O encontro de hoje, considerado inédito por aliados de ambos, poderia ter ocorrido há 20 anos. Uma reportagem do jornal Folha de S.Paulo de 2002 relata uma tentativa de audiência de Bolsonaro com Lula em dezembro daquele ano, na Granja do Torto, quando o petista ainda montava sua equipe que assumiria o governo no mês seguinte. Segundo a reportagem, a intenção do então deputado federal, que apareceu de surpresa, era sugerir o nome de Aldo Rebelo — na época no PC do B — para o Ministério de Defesa. Após esperar por 45 minutos, o hoje presidente da República foi embora sem ser recebido. Nos dois mandatos de Lula, Bolsonaro era deputado, mas não há registros de audiência entre os dois.
A solenidade no TSE também deve marcar outro encontro — neste caso reencontro — entre dois desafetos: o da ex-presidente Dilma Rousseff com o ex-vice, Michel Temer, a quem ela acusa de ter tramado seu impeachment, em 2016. Como mostrou o colunista Lauro Jardim, do GLOBO, os dois confirmaram presença no evento de hoje à noite. José Sarney e Fernando Collor completam o time de ex-presidentes que prestigiarão a posse de Moraes. A exceção será Fernando Henrique Cardoso, que por motivos de saúde não viajará a Brasília, mas enviará uma mensagem a Moraes.
Além do feito de promover a reunião histórica de presidente e ex-presidentes — Bolsonaro e Dilma também jamais estiveram no mesmo local —, a posse de Moraes no TSE terá a presença de ao menos 21 governadores e de todos os ministros do Supremo Tribunal Federal (STF). Prefeitos, deputados e senadores também são aguardados no evento, cuja lista de convidados ultrapassava os dois mil nomes.
Ministro da Defesa
Para ministros do TSE ouvidos pelo GLOBO, a grande adesão de autoridades à posse de Moraes demonstra prestígio político tanto do TSE quanto do novo presidente da Corte, num momento em que o sistema eleitoral tem sido desacreditado. Ministros com quem Moraes discutiu o tom do seu discurso afirmaram que a expectativa é que seja um pronunciamento “objetivo e firme”, abordando a questão dos ataques às urnas e ao sistema eleitoral e as fake news.

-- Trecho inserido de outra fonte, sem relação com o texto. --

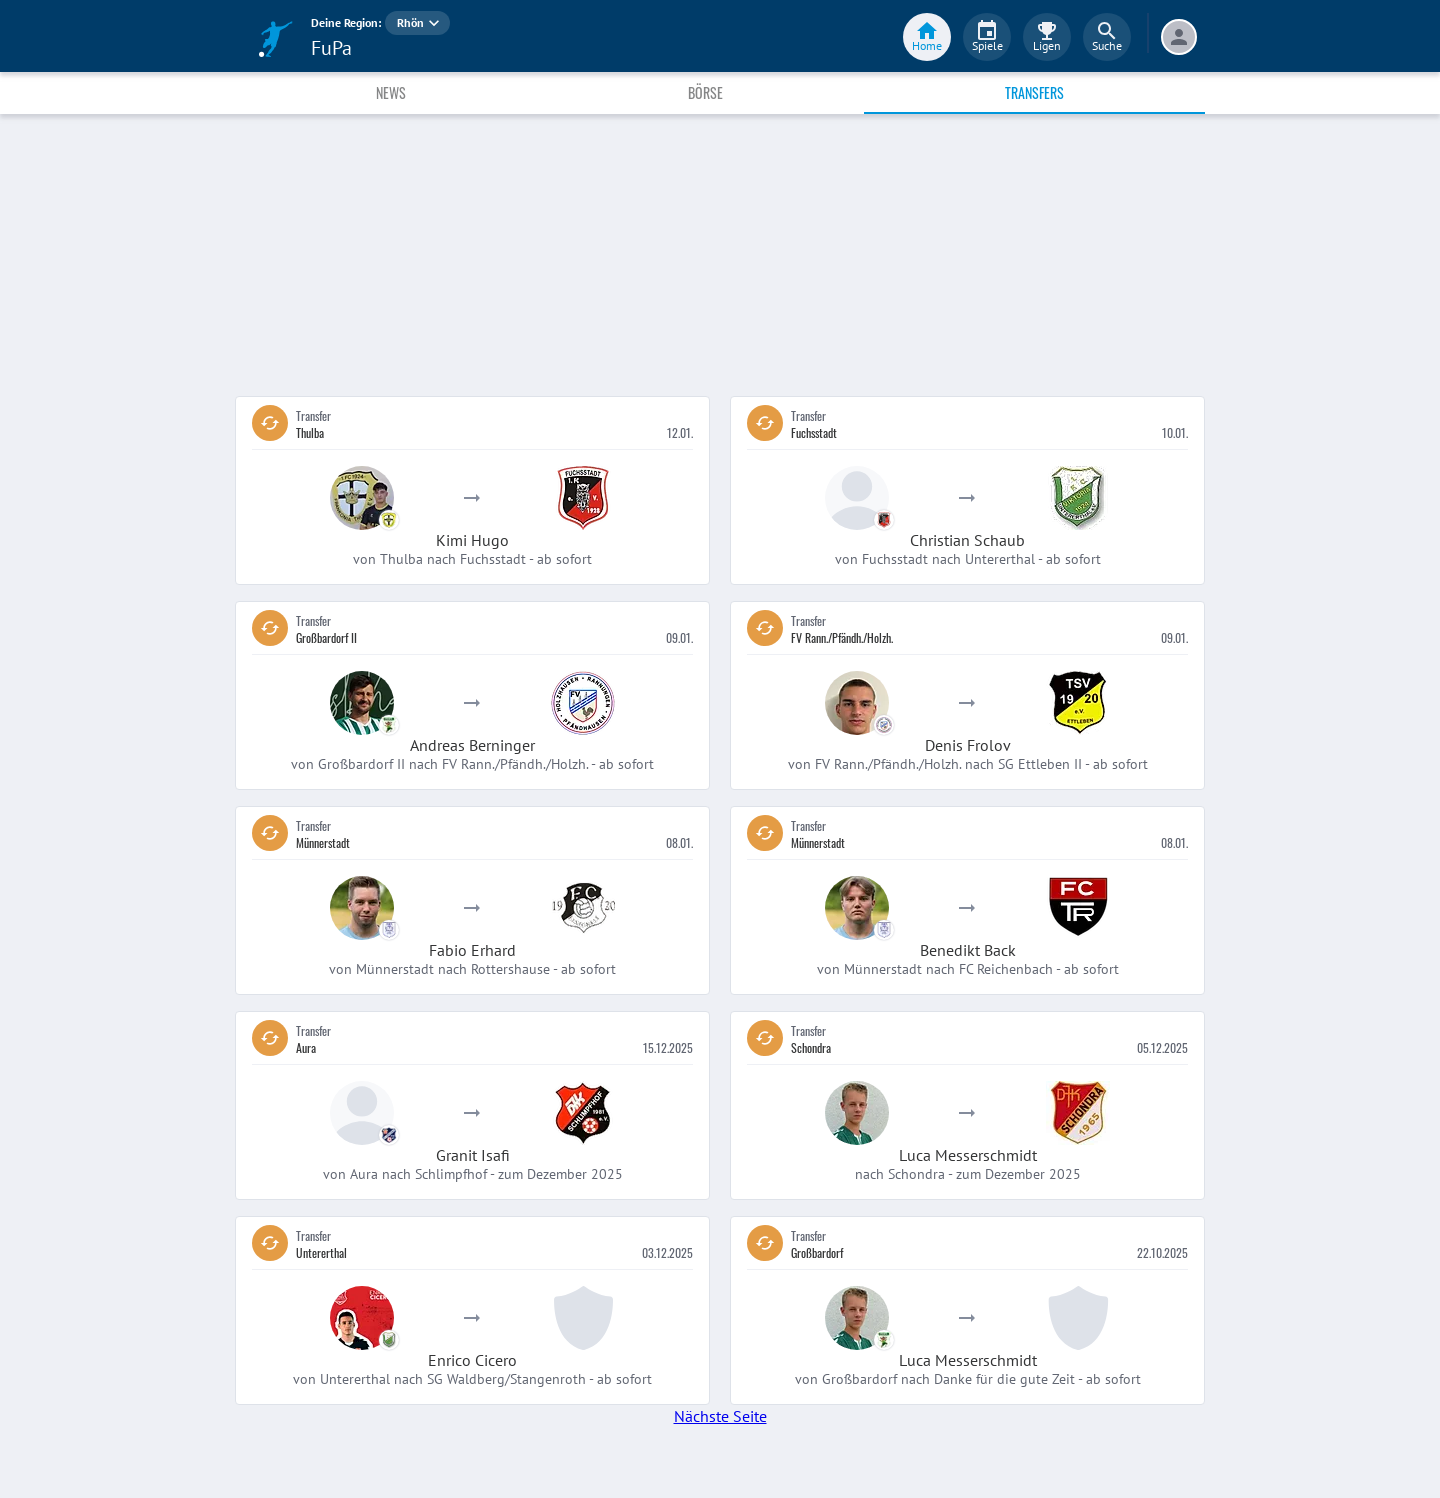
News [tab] (391, 92)
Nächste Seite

À frente dos questionamentos ao sistema eleitoral feitos nos últimos meses pelo Ministério da Defesa, o ministro Paulo Sérgio Nogueira também confirmou presença, como revelou a colunista Bela Megale, do GLOBO. O ministro despontou nos últimos meses como uma linha acessória de Bolsonaro ao levantar dúvidas sobre o funcionamento das urnas eletrônicas. O presidente tem usado sugestões enviadas pelas Forças Armadas para dizer, sem provas, que há vulnerabilidades nos equipamentos, usados desde 1996 no país sem nunca ter havido um caso de fraude comprovado.
Com a aproximação da posse de Moraes, Nogueira passou a se comunicar com o magistrado. Ele e membros do governo acreditam que há chances de, como presidente do TSE, o ministro acatar sugestões dos militares sobre as urnas que ainda não tiveram adesão da Corte.
Diante do elevado número de autoridades, a Corte preparou um reforço na segurança. Por questões de logística, o número oficial do efetivo policial não pode ser informado, mas a estimativa feita por interlocutores do TSE é que haja ao menos o dobro de membros da equipe de segurança a postos durante o evento. O evento ocorrerá no plenário principal do TSE, com capacidade para 500 pessoas. Por isso, o cerimonial da Corte já trabalhava ontem na disposição de cadeiras extra.
Relação com Bolsonaro
Na avaliação de interlocutores do TSE, a solenidade terá um forte caráter simbólico por ocorrer no dia em que será iniciada oficialmente a campanha eleitoral. Alvo de ataques por parte de Bolsonaro, Moraes assume o TSE com a expectativa de condução implacável nos casos de fake news durante as eleições.
Nos últimos dias, no entanto, sinais foram enviados por parte de emissários do Planalto de que a crise entre o presidente e o ministro pode cessar. Já no dia da entrega dos convites da posse, na semana passada, o tom cordial da conversa entre ambos e a promessa de comparecimento de Bolsonaro foram lidos como uma mudança na relação.
Indicado para o STF em 2017 por Temer, Moraes entrou na Corte na vaga aberta pela morte do ministro Teori Zavascki, vítima de um acidente aéreo naquele ano. Na época, ele ocupava o cargo de ministro da Justiça do governo do emedebista.